Labyrinth — Walking for Body and Soul
Trying to promote good health? Instead of getting your heart rate up three times a week for 30 minutes at a stretch, try slowing down and walking in circles: Labyrinths, long a tool for healing the soul, may also have a number of health-enhancing benefits.
According to Stephen Wright, M.B.E., F. R.C.N., chairman of the Sacred Space Foundation in England, walking a labyrinth brings many of the same benefits as meditation — relaxation, lower blood pressure, clarity and a general sense of well-being. But health care professionals like Wright speak most highly of the labyrinth’s ability to facilitate health by not separating the physical from the spiritual: “If we become spiritually at one with ourselves, then we are de facto more likely to be healthy,” says Wright.

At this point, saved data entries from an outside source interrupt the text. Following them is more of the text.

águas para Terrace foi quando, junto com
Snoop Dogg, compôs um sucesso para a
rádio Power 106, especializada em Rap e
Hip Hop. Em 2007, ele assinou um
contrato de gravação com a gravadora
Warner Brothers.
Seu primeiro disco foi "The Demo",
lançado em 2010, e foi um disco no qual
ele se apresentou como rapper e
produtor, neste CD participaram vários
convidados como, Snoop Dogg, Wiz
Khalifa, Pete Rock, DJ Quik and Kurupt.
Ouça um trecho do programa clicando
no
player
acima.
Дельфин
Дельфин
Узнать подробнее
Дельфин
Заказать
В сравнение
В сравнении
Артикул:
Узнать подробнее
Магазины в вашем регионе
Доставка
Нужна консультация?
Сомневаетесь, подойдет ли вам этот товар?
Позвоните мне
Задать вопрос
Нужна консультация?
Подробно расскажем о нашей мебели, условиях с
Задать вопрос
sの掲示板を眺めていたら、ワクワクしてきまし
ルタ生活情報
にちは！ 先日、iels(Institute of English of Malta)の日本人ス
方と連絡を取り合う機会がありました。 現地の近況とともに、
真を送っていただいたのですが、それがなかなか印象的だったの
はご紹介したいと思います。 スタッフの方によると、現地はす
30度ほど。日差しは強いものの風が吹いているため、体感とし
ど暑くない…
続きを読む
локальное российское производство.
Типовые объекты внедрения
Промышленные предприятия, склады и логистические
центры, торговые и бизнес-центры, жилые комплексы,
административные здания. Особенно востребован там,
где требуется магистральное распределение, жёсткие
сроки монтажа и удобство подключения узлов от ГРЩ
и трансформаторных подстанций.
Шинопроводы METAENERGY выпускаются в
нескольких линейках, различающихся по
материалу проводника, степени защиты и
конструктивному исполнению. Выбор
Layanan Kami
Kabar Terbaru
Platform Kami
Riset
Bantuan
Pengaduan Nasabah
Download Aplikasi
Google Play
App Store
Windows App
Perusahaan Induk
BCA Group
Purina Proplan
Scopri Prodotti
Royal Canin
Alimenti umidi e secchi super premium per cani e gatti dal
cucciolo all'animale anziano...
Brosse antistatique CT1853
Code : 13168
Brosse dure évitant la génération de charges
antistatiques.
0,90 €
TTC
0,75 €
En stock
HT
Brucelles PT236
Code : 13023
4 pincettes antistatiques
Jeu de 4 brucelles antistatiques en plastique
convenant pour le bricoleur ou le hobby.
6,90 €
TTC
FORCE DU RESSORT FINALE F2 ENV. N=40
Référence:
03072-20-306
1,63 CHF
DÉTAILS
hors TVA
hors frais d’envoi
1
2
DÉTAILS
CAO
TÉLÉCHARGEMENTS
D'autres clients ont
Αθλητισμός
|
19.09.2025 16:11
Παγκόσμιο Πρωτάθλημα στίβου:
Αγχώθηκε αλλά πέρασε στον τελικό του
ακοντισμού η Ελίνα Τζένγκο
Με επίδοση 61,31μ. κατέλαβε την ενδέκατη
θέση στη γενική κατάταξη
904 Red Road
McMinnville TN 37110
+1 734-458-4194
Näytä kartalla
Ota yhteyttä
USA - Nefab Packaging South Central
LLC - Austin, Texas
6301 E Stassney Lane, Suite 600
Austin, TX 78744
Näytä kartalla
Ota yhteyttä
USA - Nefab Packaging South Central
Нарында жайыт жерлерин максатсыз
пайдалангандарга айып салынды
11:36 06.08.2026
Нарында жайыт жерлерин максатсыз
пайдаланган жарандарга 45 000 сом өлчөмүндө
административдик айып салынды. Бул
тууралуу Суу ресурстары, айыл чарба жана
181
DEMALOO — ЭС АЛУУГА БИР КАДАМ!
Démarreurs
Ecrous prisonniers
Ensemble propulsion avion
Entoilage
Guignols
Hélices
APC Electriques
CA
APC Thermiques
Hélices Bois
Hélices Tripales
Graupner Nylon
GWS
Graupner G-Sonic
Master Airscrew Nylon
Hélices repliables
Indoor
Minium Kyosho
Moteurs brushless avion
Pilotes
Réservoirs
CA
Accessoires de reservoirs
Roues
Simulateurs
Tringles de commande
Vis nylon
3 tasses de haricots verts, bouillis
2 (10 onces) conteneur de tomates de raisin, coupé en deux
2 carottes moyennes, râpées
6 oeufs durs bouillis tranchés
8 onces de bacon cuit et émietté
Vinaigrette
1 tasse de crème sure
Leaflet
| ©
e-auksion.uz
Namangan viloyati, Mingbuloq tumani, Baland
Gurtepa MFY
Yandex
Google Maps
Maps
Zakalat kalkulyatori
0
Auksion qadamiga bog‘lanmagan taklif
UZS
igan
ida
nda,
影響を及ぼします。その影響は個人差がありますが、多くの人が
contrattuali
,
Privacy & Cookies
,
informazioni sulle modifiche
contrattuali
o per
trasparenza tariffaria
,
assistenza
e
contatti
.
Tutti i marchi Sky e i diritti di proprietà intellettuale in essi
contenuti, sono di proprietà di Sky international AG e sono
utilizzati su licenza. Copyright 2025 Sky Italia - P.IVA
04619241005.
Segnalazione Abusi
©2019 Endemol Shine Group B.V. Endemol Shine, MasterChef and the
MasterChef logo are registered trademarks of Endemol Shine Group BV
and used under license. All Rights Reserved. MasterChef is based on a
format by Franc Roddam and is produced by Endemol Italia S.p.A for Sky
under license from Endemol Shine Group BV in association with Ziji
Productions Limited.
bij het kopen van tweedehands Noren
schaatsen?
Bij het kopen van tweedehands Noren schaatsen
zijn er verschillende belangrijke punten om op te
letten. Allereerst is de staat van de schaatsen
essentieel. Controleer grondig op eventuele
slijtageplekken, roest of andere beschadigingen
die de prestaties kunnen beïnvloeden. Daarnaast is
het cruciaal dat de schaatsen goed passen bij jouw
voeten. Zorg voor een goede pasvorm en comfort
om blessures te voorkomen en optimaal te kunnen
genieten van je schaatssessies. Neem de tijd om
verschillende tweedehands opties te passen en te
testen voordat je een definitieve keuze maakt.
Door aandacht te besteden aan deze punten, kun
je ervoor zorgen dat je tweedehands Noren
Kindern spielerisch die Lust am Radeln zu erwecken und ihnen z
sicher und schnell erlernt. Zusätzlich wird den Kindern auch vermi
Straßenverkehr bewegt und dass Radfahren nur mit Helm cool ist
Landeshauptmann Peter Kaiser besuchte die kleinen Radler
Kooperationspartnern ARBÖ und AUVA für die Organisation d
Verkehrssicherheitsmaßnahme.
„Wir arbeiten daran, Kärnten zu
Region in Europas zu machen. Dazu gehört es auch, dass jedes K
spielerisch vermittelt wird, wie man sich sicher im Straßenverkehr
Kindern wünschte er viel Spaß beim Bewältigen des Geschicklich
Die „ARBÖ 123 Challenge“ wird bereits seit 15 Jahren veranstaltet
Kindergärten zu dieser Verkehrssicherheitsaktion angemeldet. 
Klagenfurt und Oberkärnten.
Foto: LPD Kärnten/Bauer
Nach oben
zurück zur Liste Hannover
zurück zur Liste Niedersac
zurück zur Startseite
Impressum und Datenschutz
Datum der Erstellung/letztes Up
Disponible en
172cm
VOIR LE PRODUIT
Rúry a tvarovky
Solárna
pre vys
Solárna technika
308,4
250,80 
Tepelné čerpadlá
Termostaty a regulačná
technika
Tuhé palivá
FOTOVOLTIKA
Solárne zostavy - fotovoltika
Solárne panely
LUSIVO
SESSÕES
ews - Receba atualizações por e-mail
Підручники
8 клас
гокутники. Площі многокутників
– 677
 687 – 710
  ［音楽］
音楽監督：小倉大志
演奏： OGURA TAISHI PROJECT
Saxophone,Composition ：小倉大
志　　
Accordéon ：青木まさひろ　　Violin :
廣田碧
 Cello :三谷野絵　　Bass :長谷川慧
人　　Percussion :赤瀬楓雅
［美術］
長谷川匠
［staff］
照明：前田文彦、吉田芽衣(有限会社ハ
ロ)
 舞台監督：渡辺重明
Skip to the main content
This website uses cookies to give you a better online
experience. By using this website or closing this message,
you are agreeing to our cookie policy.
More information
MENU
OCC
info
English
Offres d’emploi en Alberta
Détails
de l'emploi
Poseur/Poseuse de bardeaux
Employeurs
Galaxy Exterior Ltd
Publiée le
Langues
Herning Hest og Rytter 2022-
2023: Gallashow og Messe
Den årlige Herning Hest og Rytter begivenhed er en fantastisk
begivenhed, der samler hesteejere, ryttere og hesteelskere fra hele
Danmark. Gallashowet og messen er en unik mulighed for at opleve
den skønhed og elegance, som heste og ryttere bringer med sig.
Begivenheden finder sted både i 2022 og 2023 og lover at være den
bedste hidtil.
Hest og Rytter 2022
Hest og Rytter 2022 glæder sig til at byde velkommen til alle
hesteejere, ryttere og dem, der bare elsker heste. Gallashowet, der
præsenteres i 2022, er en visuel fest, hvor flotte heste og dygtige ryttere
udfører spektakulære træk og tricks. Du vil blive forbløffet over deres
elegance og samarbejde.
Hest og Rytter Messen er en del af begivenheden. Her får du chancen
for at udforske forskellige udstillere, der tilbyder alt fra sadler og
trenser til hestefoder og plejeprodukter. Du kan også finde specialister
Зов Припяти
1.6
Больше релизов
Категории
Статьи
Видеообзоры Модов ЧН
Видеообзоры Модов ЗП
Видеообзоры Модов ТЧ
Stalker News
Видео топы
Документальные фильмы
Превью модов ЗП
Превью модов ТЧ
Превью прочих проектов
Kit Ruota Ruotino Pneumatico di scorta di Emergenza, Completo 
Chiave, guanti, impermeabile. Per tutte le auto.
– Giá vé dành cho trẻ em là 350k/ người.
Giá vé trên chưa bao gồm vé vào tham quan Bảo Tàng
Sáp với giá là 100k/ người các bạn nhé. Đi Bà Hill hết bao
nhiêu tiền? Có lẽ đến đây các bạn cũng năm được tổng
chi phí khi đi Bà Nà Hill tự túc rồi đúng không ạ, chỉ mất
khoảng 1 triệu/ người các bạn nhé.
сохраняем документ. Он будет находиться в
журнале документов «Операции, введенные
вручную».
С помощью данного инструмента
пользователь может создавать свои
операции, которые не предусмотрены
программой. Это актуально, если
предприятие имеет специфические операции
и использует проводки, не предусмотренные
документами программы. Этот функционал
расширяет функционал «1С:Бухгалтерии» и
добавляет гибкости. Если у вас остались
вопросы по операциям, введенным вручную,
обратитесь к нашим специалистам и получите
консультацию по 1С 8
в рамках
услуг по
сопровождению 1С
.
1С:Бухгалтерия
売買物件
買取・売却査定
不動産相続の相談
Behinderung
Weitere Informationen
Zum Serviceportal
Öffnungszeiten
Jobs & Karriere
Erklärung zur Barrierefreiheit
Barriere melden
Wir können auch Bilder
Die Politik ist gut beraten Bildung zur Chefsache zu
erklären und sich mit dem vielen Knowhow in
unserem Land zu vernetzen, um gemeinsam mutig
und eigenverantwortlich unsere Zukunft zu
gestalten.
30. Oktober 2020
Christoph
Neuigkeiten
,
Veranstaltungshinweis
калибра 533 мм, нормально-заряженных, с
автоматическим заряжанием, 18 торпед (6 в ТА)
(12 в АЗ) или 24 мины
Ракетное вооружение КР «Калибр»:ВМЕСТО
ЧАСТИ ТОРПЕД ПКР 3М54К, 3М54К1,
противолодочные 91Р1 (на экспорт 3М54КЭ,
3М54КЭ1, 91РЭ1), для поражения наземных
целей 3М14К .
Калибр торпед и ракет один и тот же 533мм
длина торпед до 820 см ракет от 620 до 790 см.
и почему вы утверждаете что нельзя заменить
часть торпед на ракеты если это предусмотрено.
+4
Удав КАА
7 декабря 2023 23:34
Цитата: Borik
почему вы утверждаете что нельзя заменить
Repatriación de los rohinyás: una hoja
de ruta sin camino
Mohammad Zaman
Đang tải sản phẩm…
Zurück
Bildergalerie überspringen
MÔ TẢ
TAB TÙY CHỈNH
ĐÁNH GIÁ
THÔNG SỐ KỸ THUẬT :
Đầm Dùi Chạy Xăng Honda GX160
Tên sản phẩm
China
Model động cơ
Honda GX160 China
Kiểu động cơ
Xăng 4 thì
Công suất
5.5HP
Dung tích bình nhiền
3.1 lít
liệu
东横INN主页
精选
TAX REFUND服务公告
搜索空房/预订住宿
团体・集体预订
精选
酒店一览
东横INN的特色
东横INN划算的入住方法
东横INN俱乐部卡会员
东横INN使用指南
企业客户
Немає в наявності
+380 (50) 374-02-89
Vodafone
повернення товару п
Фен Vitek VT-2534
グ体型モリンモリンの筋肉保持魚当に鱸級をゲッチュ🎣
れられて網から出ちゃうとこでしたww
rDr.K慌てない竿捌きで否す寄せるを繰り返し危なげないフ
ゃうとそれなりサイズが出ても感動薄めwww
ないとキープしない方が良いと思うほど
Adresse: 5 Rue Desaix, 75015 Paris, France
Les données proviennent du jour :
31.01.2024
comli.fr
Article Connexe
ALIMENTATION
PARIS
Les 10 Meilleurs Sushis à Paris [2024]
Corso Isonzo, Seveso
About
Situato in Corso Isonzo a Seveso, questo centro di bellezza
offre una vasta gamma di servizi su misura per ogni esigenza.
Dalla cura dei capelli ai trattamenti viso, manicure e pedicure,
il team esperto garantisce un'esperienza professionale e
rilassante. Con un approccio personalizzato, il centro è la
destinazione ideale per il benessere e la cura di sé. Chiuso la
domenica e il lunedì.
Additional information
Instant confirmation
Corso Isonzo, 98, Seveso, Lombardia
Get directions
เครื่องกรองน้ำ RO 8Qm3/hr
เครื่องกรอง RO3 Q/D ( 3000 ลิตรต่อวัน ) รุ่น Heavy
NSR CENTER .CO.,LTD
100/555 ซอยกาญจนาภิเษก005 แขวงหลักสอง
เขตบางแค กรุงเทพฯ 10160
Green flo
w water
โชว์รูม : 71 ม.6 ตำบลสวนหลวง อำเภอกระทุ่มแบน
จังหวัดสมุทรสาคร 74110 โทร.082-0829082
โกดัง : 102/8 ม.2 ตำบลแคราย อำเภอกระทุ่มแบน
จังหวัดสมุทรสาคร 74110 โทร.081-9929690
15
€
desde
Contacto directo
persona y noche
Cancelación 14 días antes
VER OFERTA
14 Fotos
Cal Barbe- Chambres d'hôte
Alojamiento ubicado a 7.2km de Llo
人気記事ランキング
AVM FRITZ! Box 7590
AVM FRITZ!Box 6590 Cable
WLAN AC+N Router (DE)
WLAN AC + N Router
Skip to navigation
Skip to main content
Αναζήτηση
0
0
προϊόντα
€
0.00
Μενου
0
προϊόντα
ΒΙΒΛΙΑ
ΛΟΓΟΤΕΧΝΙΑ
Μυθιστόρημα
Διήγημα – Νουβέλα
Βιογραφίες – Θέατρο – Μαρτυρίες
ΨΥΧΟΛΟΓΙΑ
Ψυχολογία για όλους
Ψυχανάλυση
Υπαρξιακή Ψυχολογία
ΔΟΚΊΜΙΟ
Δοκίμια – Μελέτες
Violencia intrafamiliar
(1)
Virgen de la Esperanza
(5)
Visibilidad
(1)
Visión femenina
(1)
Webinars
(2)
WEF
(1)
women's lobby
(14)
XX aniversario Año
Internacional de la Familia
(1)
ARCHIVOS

The spooled footpath of the labyrinth at Grace Cathedral in San Francisco (modeled after the world-famous labyrinth at Chartres) is indeed consoling. Walkers simply put one foot in front of the other until they reach the center, the place of “illumination.” The Rev. Lauren Artress, author of Walking a Sacred Path (Riverhead) and the impetus behind Grace’s program to introduce labyrinths into hospitals, senior centers, schools and prisons, calls the labyrinth a “safe container,” where people can “meet themselves, have a heart-to-heart talk with themselves”— and get a workout that stretches both body and soul.